Each of these apparent homicide victims was either transgender or gender-nonconforming. Most were trans women, and most of those, black trans women, who, according to Mic.com, constituted 72% of transgender homicide victims since 2010. Together with 14 others murdered in the first half of last year, these 13 are victims of trend that made 2016 the deadliest year on record for transgender people.

These deaths, which due to inaccurate and incomplete reporting almost certainly constitute only a fraction of the actual toll of transgender people murdered last year, took place against the backdrop of a prominent public conversation about transgender rights.

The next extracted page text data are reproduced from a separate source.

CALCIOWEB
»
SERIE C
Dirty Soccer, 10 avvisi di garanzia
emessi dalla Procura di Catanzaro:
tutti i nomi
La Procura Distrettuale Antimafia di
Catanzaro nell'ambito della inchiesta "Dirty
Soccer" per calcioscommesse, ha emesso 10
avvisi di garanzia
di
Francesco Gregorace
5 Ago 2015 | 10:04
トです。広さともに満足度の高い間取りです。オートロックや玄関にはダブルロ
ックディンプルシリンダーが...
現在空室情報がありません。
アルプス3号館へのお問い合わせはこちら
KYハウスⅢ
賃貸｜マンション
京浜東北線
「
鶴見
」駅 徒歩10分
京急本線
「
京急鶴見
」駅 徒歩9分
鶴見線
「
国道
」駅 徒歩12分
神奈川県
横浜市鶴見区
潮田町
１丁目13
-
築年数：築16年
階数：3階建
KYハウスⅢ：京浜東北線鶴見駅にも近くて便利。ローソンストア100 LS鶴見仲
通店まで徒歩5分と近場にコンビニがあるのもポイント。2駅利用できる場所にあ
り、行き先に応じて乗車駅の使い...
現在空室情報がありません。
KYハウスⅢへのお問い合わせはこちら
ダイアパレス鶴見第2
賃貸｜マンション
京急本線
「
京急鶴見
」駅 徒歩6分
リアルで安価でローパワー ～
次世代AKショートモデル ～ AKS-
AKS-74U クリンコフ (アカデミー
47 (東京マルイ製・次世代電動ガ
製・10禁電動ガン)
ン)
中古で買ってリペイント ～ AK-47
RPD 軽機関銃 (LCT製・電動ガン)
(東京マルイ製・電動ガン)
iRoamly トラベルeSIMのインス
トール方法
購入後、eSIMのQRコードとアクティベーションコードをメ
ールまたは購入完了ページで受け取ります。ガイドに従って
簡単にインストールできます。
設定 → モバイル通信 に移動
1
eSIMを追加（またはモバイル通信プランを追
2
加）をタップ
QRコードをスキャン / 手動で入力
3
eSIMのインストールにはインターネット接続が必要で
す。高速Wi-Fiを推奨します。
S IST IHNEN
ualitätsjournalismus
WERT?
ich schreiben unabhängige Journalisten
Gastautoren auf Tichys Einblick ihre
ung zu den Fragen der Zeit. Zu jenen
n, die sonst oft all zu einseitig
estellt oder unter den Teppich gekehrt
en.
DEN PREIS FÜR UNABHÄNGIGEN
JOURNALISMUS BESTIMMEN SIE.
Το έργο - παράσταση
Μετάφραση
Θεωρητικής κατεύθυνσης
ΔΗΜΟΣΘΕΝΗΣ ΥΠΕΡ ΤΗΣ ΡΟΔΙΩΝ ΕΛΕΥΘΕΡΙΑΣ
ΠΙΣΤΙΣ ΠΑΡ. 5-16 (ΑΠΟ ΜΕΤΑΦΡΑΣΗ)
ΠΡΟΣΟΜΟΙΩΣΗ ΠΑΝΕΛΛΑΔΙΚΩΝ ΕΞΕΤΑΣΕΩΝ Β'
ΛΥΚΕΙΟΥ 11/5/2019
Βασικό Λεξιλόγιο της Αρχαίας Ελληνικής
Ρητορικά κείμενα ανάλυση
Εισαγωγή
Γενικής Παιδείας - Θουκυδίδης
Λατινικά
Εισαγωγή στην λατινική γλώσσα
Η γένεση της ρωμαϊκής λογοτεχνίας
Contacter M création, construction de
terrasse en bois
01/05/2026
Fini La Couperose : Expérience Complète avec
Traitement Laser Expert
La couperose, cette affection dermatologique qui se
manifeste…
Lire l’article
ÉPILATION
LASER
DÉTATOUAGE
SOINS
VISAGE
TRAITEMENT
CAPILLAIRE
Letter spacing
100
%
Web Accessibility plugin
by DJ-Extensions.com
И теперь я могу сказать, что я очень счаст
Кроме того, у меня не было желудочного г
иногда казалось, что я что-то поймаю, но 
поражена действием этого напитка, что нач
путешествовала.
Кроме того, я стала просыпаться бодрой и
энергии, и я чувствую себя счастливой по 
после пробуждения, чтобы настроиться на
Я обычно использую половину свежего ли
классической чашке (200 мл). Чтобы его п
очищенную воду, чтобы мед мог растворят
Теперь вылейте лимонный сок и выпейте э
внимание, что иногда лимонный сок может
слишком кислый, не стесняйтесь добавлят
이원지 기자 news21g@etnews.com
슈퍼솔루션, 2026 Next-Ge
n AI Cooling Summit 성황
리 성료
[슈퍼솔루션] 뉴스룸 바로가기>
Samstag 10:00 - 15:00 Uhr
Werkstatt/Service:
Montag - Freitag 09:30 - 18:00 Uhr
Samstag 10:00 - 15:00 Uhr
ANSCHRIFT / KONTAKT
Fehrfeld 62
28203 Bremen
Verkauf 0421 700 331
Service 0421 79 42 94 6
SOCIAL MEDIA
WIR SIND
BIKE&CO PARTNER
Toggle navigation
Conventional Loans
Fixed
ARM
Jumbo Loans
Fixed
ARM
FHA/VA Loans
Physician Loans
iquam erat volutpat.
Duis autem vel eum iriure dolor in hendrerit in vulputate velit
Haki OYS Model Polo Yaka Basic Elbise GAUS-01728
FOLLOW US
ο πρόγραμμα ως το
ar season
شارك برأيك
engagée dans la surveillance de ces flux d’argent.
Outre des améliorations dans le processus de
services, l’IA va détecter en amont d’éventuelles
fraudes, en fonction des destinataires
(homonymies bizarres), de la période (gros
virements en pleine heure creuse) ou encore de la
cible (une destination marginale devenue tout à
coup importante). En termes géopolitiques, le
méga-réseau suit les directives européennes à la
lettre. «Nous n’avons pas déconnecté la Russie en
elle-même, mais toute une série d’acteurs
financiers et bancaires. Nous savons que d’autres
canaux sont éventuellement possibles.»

Progressive activists had been demanding that transgender people be allowed to use facilities aligned with their gender identity, which social conservatives responded to by ginning up fears of malevolent perverts lurking in toilet stalls.

A study by Mic.com, a progressive news site, revealed that law enforcement and victims’ families are often hesitant to identify victims as transgender people, often referring to trans women as gay men or using gendered pronouns to describe non-binary individuals. Despite strong evidence in many cases, no homicide of a transgender person has led to a hate crime conviction since 2009, a problem Mic.com attributed at least in part to judicial bias and prosecutors’ failure to fully accept victims’ gender identities.

Many police departments were working to do better. Washington, D.C., and Detroit now have dedicated LGBT police units, and other cities are working to train police to be more sensitive to transgender issues. But as long as transgender people remain economically and socially marginalized, semi-acceptable targets of public venom, the Mic.com report concluded, they will remain easy targets for violence and murder.